En Colombia, el arte
contemporáneo ha ganado visibilidad en los últimos años. Los gobiernos lo
mencionan en sus planes, las instituciones culturales multiplican convocatorias
y los discursos oficiales lo presentan como motor de transformación social.
Pero detrás de esa narrativa optimista hay una pregunta que no desaparece: ¿de
verdad el arte está transformando algo o solo se volvió parte del espectáculo
político?
Cada administración promete acercar la cultura a la gente. Sin embargo, en la práctica, los grandes eventos se concentran en las capitales, los presupuestos se quedan en los mismos círculos y las decisiones sobre qué es arte y qué merece apoyo se toman desde arriba. La política cultural está llena de buenas intenciones, pero pocas veces escucha las voces que realmente valen la pena: las de los artistas jóvenes, los colectivos barriales y las comunidades que usan el arte como forma de resistencia o de denuncia.
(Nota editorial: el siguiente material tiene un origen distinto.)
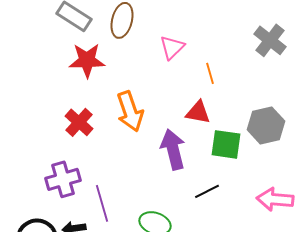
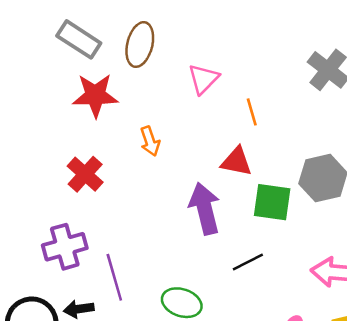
orange arrow: (130, 111) -> (150, 141), moved, size x0.6

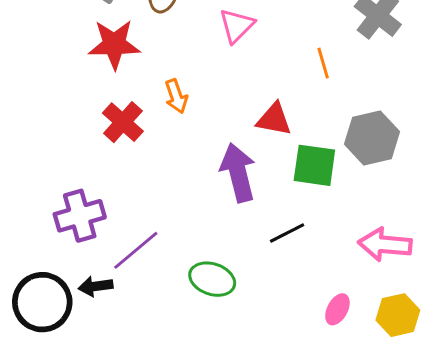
orange line: (252, 112) -> (323, 63), moved
red cross: (85, 174) -> (123, 122), moved
purple line: (114, 277) -> (136, 250), turned 66

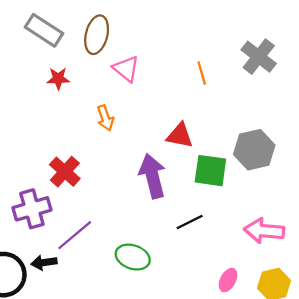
pink triangle: (237, 26) -> (126, 69), moved, turned -36
red star: (114, 44) -> (58, 79), size x0.6
orange line: (323, 63) -> (202, 73), moved
red cross: (123, 122) -> (65, 172), moved

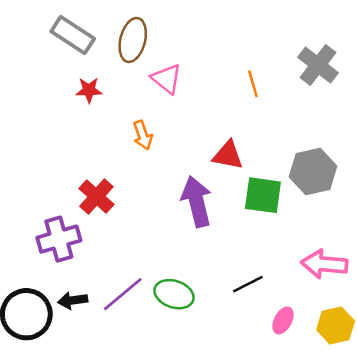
black line: (190, 222) -> (248, 284), moved
purple line: (75, 235) -> (123, 294), moved

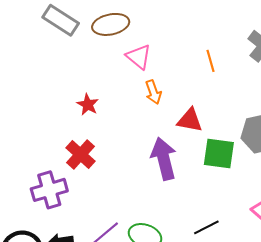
brown ellipse: (133, 40) -> (111, 24), turned 64
red star: (89, 90) -> (88, 105), moved, turned 30
orange arrow: (143, 135) -> (153, 92), moved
El arte contemporáneo, en teoría, debería ser un espacio libre: un lenguaje para pensar la sociedad, para incomodar, para criticar. Pero muchas veces se usa como adorno del poder. Se inauguran murales mientras se ignoran las causas sociales que los inspiran; se promueven exposiciones “participativas” que en realidad no cambian nada. Y en medio de todo, la juventud observa con desconfianza. Sabe que el arte puede tener una fuerza política real, pero siente que la institucionalidad lo neutraliza.
Los jóvenes crean desde otros lugares: desde el grafiti que denuncia la violencia, desde la performance callejera que protesta, desde la música y el arte digital que conectan con causas sociales. Esas expresiones, aunque no siempre estén en los museos, son profundamente políticas. Hablan de desigualdad, de territorio, de identidad, de memoria. Representan una generación que no separa el arte de la política, porque entiende que ambas cosas son formas de participación y de poder.
Ahí está la paradoja: mientras la política tradicional busca que el arte sea una vitrina de unidad o de imagen, los jóvenes lo entienden como una herramienta de expresión y de crítica. Lo usan para cuestionar, no para aplaudir. Y eso es incómodo. Pero esa incomodidad es necesaria: sin ella, el arte se convierte en decoración y la política en publicidad.
Si los gobiernos quieren que la cultura realmente se transforme, deben empezar por reconocer el arte como espacio político, no solo como evento cultural. Invertir en formación, en residencias, en procesos comunitarios sostenibles. Escuchar a los jóvenes, no solo usarlos para llenar plazas. Porque el arte no necesita permiso para existir, pero sí necesita condiciones para perdurar.
Quizás el desafío más urgente no es llenar la ciudad de exposiciones, sino abrir la política a la sensibilidad artística: esa que cuestiona, que observa y que propone. Porque mientras el arte no llegue al barrio y la política no escuche su eco, seguiremos repitiendo la misma historia: un país que celebra su cultura, pero que aún no la entiende como fuerza de cambio.